Re: Debian mailing lists archives as mbox (was: Re: [Soc-coordination] Debian Teams Activity Metrics - Report IV) [Update]
Andreas Tille schrieb am Thursday, den 04. August 2011:
> On Thu, Aug 04, 2011 at 09:44:49AM +0200, Alexander Wirt wrote:
> > We had an ongoing discussion about privacy and so
> > spam and so on about the mboxes. We even managed to get consense yesterday.

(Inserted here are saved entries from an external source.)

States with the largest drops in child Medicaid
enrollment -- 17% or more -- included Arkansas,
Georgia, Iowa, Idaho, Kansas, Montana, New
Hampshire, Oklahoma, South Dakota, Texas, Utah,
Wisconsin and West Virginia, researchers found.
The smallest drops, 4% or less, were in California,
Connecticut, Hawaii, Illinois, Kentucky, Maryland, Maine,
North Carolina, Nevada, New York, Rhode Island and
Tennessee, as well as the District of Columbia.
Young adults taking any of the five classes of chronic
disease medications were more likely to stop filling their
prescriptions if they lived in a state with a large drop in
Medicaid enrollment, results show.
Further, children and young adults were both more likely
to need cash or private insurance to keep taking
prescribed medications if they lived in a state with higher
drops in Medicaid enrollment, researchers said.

> To bring some light into this I would like to publish this consense we
> A filter needs to be written (most probably this will be done
> by Sukhbir who should test this on any mbox because he is not
> allowed to access original mboxes). The filter should have the
> following features:
> - Parse the existing mboxes and strip them down to the following
> Message-id: <ID>
> From: Name of poster <firstname.lastname@example.org>
> Date: Date
> Subject: Subject
> - Remove those Message-IDs which should be removed (just
> detected SPAM)
> - Publish these mboxes (it was not yet specified by listmaster
> whether for general http download or only for specific users)
Just for the record. The mboxes are not for being published. We are currently
working on getting more data privacy protection in the archive so just
publishing the mboxes would just be counterproductive.
Ok, after thinking about it you can include In-reply-to and References. I
don't see why X-Spam should be useful for you.